Meme stocks are often thought of as a joke, but what if you can actually leverage them into something worthwhile? The more I’ve thought about this, the more I’ve realized that they are a natural backer of the marketplace.
Meme stocks find their growth not from traditional financial metrics, but from an explosive rise in value driven by social media hype and speculative investing. Despite conventional attitudes toward it, retail investing and meme stocks have emerged as an effective tool, providing an entirely unique avenue to capitalize on growth opportunities.
Retail investing through the use of meme stocks, along with algorithmic trading, is creating huge opportunities for investors to make money in growth companies. Together, they have become the new giants of the financial world.
Small to mid-cap companies that gain attention from retail investors can get a swarm of trading volume well in excess of their issued stock. They can then use this to issue capital and grow in a way that reduces the cost of financing. This is the method that saved both AMC and GameStop from bankruptcy when the meme stock craze was born. And, it has gone well since, as GameStop saw a 1,200% return in the three years after becoming a meme stock.

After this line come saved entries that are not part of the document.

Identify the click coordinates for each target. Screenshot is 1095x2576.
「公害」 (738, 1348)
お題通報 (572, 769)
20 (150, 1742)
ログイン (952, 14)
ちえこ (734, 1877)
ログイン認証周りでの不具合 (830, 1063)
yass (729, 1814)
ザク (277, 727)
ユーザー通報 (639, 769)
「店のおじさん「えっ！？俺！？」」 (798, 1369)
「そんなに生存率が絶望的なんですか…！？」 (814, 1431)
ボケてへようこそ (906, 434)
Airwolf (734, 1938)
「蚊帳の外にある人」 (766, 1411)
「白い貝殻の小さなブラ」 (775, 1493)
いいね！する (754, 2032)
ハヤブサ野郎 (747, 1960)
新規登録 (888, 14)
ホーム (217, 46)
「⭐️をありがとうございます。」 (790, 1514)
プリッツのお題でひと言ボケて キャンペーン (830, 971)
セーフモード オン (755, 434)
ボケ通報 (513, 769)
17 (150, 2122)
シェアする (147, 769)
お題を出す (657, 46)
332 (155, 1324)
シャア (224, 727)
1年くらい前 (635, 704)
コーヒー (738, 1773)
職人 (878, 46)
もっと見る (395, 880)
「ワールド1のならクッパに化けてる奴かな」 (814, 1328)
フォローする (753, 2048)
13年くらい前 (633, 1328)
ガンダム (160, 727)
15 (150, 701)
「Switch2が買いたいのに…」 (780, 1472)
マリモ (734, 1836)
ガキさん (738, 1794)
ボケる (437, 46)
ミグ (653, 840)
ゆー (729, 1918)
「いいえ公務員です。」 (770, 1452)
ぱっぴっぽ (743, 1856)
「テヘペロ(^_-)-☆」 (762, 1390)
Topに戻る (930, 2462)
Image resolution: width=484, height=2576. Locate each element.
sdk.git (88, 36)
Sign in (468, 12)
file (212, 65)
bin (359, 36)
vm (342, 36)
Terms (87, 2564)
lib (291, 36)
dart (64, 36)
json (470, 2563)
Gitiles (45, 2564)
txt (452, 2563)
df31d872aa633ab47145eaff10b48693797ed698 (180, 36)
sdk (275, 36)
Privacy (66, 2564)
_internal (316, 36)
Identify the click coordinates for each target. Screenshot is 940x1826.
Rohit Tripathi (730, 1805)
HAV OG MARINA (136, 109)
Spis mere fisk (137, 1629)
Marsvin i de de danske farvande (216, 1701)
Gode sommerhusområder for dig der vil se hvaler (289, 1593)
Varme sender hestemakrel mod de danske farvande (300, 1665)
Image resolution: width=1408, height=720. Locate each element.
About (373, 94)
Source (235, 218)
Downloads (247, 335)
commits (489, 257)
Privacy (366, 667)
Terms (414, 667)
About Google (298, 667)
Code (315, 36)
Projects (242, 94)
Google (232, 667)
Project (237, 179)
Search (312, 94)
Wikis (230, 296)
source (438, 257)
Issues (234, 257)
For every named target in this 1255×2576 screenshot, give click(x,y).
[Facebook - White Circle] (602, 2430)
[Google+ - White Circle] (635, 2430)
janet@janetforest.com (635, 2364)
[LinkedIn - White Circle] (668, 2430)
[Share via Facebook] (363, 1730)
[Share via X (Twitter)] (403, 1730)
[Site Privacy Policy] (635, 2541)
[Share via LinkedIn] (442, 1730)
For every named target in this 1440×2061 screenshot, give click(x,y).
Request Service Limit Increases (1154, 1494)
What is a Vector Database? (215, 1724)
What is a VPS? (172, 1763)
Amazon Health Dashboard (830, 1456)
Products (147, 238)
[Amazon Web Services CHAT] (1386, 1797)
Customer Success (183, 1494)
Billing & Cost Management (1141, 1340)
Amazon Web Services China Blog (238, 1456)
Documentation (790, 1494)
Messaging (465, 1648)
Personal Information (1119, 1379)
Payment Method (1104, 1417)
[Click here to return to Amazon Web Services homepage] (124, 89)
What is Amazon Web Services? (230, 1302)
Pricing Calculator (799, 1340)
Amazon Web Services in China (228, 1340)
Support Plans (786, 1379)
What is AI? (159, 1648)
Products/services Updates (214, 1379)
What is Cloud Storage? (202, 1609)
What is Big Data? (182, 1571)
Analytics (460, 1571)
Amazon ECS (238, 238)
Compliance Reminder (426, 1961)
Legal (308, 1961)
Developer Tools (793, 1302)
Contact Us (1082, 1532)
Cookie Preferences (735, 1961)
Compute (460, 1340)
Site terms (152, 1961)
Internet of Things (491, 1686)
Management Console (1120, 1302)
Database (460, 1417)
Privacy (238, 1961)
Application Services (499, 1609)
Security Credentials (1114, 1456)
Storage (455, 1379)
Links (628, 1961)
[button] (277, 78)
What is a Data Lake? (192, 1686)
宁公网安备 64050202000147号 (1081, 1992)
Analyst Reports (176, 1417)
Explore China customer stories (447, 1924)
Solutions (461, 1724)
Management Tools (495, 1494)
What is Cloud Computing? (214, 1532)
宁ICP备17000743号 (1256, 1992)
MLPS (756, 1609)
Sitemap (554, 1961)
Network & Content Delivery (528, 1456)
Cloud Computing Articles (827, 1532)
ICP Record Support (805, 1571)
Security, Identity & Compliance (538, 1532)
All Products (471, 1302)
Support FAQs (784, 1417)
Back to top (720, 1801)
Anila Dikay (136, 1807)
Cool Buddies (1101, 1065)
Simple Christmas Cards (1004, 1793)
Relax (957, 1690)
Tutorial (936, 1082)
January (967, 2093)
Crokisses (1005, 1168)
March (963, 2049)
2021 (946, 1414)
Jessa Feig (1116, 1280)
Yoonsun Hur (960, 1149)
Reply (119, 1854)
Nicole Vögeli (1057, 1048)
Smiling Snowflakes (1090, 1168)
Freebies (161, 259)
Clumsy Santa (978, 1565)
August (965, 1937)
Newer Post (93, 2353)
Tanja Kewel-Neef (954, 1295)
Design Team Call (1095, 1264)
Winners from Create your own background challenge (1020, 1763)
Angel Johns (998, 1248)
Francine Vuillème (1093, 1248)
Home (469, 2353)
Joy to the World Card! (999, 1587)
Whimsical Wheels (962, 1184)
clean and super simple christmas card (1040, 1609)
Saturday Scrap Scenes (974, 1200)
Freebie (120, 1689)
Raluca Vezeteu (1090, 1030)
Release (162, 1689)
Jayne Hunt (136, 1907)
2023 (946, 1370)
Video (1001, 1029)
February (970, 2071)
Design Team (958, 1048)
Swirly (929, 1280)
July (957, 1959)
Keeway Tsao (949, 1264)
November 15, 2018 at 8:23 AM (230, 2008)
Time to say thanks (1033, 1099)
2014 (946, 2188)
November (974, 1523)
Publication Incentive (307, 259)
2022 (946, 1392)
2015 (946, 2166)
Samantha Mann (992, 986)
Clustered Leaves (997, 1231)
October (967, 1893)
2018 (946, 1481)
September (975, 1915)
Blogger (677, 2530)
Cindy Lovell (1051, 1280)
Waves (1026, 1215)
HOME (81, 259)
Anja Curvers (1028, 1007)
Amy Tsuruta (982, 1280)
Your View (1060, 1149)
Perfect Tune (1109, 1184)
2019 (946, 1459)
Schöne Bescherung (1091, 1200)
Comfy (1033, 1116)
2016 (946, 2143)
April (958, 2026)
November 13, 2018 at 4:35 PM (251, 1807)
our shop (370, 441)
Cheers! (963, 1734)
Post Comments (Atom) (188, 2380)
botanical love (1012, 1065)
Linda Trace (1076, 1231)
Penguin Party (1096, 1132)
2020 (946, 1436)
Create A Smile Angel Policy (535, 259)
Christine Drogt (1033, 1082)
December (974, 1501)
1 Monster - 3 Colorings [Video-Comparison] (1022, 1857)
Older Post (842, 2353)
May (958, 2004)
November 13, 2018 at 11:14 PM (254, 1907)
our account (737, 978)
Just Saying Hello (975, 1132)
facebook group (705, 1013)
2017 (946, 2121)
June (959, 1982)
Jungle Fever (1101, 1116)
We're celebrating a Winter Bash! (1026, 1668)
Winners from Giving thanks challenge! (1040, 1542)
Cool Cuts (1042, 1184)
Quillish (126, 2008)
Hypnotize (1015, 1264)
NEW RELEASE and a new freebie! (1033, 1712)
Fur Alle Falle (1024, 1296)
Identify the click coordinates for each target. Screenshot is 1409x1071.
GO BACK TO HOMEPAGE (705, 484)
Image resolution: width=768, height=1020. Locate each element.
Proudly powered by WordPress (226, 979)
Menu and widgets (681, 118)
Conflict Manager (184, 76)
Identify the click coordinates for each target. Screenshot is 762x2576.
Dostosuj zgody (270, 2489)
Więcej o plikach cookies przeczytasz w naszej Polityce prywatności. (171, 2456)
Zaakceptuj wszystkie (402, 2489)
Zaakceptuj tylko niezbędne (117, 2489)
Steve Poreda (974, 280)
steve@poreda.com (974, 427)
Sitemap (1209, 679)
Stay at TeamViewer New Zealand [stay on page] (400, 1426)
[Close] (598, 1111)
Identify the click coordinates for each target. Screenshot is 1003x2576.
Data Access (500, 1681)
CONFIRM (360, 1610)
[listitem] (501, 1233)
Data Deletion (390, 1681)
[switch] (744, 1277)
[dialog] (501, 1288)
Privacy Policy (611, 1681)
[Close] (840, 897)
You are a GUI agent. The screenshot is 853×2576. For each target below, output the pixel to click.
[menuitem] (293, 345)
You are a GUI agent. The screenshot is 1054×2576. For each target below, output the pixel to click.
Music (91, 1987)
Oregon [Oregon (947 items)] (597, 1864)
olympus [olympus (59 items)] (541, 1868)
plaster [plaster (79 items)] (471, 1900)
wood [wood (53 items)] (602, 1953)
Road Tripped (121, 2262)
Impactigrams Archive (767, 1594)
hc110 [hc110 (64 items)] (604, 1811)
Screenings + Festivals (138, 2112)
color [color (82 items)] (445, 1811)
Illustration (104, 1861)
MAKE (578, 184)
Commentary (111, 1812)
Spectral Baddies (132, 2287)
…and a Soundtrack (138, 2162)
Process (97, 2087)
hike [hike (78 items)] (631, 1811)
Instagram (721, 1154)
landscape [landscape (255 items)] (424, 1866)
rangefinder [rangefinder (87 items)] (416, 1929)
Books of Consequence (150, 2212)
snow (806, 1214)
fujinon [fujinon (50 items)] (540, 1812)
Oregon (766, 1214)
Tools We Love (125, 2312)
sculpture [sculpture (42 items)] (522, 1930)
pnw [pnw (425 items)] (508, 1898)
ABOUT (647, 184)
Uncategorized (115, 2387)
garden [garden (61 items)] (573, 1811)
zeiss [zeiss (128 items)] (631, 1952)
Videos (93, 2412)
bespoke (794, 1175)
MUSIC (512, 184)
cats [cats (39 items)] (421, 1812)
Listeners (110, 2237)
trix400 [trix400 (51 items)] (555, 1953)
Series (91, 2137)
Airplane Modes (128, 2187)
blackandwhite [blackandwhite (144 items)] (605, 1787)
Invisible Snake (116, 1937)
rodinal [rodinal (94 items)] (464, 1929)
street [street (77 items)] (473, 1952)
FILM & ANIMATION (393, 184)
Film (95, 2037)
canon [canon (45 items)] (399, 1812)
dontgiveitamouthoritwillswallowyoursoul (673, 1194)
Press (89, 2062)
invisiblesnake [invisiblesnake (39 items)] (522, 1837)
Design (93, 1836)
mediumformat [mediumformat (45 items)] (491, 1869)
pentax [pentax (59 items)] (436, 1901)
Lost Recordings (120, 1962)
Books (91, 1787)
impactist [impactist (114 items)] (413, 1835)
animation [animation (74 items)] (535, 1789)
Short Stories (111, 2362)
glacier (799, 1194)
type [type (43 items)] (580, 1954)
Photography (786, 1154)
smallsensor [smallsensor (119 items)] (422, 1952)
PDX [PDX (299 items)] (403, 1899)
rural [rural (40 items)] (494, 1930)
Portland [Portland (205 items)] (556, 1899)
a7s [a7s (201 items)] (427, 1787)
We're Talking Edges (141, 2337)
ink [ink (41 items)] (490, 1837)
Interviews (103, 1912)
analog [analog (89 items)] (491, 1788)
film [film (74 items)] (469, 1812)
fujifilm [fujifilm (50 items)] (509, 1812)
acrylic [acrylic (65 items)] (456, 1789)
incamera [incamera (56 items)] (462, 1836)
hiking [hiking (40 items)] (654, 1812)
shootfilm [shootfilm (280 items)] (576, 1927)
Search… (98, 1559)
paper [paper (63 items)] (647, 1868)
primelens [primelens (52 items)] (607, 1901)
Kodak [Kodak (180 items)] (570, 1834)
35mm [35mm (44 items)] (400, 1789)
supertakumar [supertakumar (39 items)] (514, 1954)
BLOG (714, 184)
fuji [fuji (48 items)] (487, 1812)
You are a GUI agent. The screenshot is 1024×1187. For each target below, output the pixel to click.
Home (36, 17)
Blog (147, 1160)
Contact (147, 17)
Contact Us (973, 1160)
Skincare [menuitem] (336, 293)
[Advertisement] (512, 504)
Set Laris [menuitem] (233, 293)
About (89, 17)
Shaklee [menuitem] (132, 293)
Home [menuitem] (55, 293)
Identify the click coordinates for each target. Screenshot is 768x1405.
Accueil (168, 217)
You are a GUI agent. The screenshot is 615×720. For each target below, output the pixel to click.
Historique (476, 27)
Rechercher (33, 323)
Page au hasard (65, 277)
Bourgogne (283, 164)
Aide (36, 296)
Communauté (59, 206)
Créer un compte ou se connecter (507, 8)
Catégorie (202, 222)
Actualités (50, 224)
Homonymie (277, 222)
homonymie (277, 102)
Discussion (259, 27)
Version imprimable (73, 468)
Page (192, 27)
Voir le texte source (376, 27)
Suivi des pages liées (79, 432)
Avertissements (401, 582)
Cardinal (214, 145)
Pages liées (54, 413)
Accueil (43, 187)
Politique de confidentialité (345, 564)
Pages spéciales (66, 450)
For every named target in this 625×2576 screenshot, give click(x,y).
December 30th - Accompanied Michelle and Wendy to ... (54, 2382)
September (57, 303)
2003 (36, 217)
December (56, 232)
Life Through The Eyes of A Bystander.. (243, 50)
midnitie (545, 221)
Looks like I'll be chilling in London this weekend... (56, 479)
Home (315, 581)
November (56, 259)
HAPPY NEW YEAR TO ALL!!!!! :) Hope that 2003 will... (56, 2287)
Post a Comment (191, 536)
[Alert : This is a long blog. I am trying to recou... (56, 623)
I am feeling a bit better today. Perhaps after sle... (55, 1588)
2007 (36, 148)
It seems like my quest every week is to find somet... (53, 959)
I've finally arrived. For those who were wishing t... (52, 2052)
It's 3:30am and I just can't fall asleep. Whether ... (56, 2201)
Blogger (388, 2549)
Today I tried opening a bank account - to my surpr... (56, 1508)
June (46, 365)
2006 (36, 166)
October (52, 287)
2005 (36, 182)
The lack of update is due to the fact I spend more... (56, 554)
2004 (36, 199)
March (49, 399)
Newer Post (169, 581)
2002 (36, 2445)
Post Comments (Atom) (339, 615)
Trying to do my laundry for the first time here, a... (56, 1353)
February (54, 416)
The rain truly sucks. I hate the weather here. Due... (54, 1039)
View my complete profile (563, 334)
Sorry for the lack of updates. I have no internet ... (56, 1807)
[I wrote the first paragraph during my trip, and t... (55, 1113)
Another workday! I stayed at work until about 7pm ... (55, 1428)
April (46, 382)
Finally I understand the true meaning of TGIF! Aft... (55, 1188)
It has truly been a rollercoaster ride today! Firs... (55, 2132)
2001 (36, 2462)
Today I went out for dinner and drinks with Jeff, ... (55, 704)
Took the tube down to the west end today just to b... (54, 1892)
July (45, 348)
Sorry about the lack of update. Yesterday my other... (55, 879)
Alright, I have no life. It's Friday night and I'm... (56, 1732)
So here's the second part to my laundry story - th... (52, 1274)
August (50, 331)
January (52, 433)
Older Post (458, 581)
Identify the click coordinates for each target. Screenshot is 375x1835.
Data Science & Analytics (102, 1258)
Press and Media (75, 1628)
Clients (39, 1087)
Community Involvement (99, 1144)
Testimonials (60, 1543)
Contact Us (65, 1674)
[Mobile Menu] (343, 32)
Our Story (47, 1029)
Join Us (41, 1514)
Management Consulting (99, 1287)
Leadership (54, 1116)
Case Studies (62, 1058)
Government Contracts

Social media is now a catalyst for wealth creation. Savvy investors who leverage insights from social platforms have amassed significant gains, illustrating the platform’s potential to act as a driving force in modern trading strategies.
The traditional approach to investing doesn’t account for the impact that social media can have, but it should be taken seriously. It’s not just a negative influence to be scoffed at. People have made enormous sums by understanding and learning from social media.
While retail investors are making a bigger impact, financial institutions seem to be doubling down on algorithmic trading, which are automated trades based on predefined strategies set by mathematical models. Larger pools of capital are participating in these types of trades and using data mining to create a more efficient marketplace. Trades are happening much faster than humans could even comprehend and at lower transaction costs.
Of course, algo trading creates new risks by increasing volatility due to instant reactions to market conditions. This can spiral during tumultuous times and create negative ripple effects. They’re also dependent on the quality of algorithms, which can be questionable for some, so due diligence is always required.
Algorithmic trading and retail trading are no longer the underdogs of the financial world. If anything—they’re becoming the proverbial sleeping giants.
Before meme stocks and algorithmic trading, the value of the public markets came from being able to buy and sell things freely between all kinds of investors. This provided companies with a reliable method of growing capital as they grow, with efficient prices. But because of technology, that’s changed.
Now, retail investors are flooding the market through fintech apps, such as Robinhood, and algorithmic trading is happening faster than you can blink. This means that the true cost of capital in public markets can be reduced to harnessing the value of retail investors and rapid electronic trading. These areas are where growth companies can tap into the public markets to access capital and fuel their expansion.
While these aren’t growth companies, Bed Bath & Beyond, AMC and GameStop all leveraged retail investors and meme stocks for recapitalization. As AI develops for trading, there will be an even more significant impact on the public markets and the opportunity from algo trading is likely to grow.
There is a high degree of risk, of course, as it’s impossible to know who will be the next Amazon or Facebook, but algo and retail trading are positioned to make an increasingly large impact.
The prospects for companies in these emerging areas are immense. By exploring novel routes into the public markets, companies can not only grow but also overcome challenges and recover over time.
This new paradigm shows us that the public markets aren’t exclusive to successful companies, but also offer an avenue for struggling companies (AMC and GameStop were struggling before they became meme stocks). In this constantly evolving marketplace, understanding these markets is crucial for financial officers. They can consider using their creativity to leverage the power of retail investors, algo trading and, soon, AI to create primary proceeds and reduce the cost of financing.
As corporate finance becomes entwined with social media sentiment, meme stock movements and algo trading trends, one thing is clear: The traditional marketplace is being challenged, stretched and reinvented. It could be time to lean into the perceived chaos of retail investing, the speed of algorithms and the capabilities of AI to embrace the emerging opportunity and potential for growth.